When trade policy works, the world wins. But how does trade policy happen?
In a new, four-part audio series, the U.S. Grains Council (USGC) tackles this question as well as explaining why trade policy matters to U.S. agriculture, how trade negotiations work and why developing and expanding markets for U.S. coarse grains and co-products would not be possible without strong trade policy.
“We always say that U.S. farmers are some of the most international of all the business people in the United States because of the global impact of what they do and what happens around the world that impacts them,” said Tom Sleight, USGC president and chief executive officer, in one of the audio updates.
“All of these things come together and have an impact on trade and prices, and farmers need to factor in all of these issues.”
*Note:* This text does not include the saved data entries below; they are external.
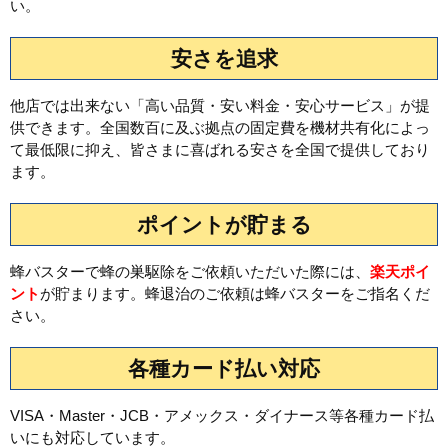
い。
安さを追求
他店では出来ない「高い品質・安い料金・安心サービス」が提
供できます。全国数百に及ぶ拠点の固定費を機材共有化によっ
て最低限に抑え、皆さまに喜ばれる安さを全国で提供しており
ます。
ポイントが貯まる
蜂バスターで蜂の巣駆除をご依頼いただいた際には、
楽天ポイ
ント
が貯まります。蜂退治のご依頼は蜂バスターをご指名くだ
さい。
各種カード払い対応
VISA・Master・JCB・アメックス・ダイナース等各種カード払
いにも対応しています。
As U.S. farmers continue to increase their own productivity, exports are ever-increasing in importance to the farm economy.
Farmers need to find more demand for their bountiful harvests - and trade can help make that happen.
“That is going to be the determining factor of if U.S. agriculture is going to remain competitive and financially viable in the future,” said Floyd Gaibler, USGC director of trade and biotechnology, in another part of the audio series.
“It really does come down to the fact that if we cannot continue to expand our ability to export, the continued growth and productivity of this sector will decline, which means less economic opportunity for the sector as a whole.”
In order to develop the markets that grow into long-term customers of U.S. agriculture, the market must first be accessible - and that requires trade policy work.
“In terms of tariff or non-tariff trade barriers being broken down and removed, you have to have that market access to allow your products to compete in a marketplace,” Sleight said.
“And so trade policy creates that market access that then allows you to go in and develop a market for the product.”
These trade policy discussions can involve single issues or larger trade agreements, like the North American Free Trade Agreement (NAFTA) negotiating round happening this week.
Gaibler outlines in the audio series how these trade agreement negotiations happen - a long and laborious process, but one crucial to maintaining existing market access and creating new opportunities for U.S. agriculture and their international customers.
“There are goals to try and have these issues resolved as soon as possible, but in most cases, these are years-long processes,” Gaibler said.
“It is always a difficult process to get through because everybody has the same vested interest in trying to benefit their citizens and commerce in their respective countries.”
“Good policy takes time and you have to work hard to achieve it.”